Mark Coan of USA Architects, Planners + Interior Designers, which is managing the design of the new building, echoed Drayton and said the new building would be the most “student-centric facility” on campus.
Coan described the two-story building as consisting of two block sections connected by an atrium. Dining spaces will fill out the northern right section of the building facing the quad, while areas for the bookstore and partners of RCBC are toward the South side of the building facing Route 38.
“We want this building to be a magnet for students and faculty from the existing quadrangle so we have this welcoming edge,” Coan said.
Coan said much of the building interior will have a “living room concept” to make a space where students feel like they’re at home.
The outside of the building facing Route 38 will have brick-like tones to match other buildings on campus, but also include features meant to invoke a more contemporary feel.
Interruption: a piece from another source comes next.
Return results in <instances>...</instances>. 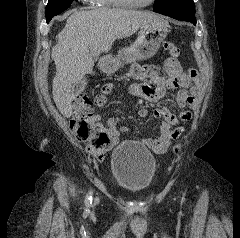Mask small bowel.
Segmentation results:
<instances>
[{"label": "small bowel", "instance_id": "c3829d8e", "mask_svg": "<svg viewBox=\"0 0 240 238\" xmlns=\"http://www.w3.org/2000/svg\"><path fill=\"white\" fill-rule=\"evenodd\" d=\"M132 73L135 76H148L149 81L143 84H134L130 87V92L139 97L146 98L151 101H159L163 99L167 90L181 88L176 96V104L180 110L179 115L170 112L166 107L154 110L155 117H162L164 120L159 128L157 138L144 139L142 143L151 151L156 153H164L167 151L172 139H177L182 133V123L191 118V112L185 110L186 106H193L197 101L200 88V79L198 73L194 69L182 70L181 65L176 59L169 58L159 66H146L141 68L134 65ZM166 74L167 77L163 76ZM114 85L106 83L102 86L101 92L94 98V104L98 107L105 105L107 97L112 93ZM140 117H146L148 110L141 108L138 111ZM101 120L100 115H92L90 121L97 123ZM106 129L111 137L109 146L119 143L120 134L127 131V128L120 126V119L112 117L107 120Z\"/></svg>", "mask_w": 240, "mask_h": 238}]
</instances>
“We wanted something different than what existed, but not so different that it didn’t fit in,” Drayton said.
The college’s Rowan name and logo will also adorn the building on several sides.
In addition to the new building, Drayton said the college also spent time to look for greater efficiency in current buildings as Mt. Laurel becomes RCBC’s main campus.
Drayton said the college’s Enterprise Center, which previously had very little college activity and was run as more of an events facility, will see every single room in the building used for college purposes.
Space that was formerly leased to outside tenants in the college’s former Incubator building, recently renamed Evans Hall, will also now also be used entirely for college purposes.
“It’s important because it saved us from having to build two new buildings, which would have cost $20 million or $30 million if we did not repurpose those buildings,” Drayton said.
Plans for the campus redesign also include the completion of the “loop” road on site, which will now fully enclose the campus and allow drivers to make a complete circle around it.
Drayton and Coan also noted that adequate space also remains in several areas on the Mt. Laurel campus should the college need more buildings in the future.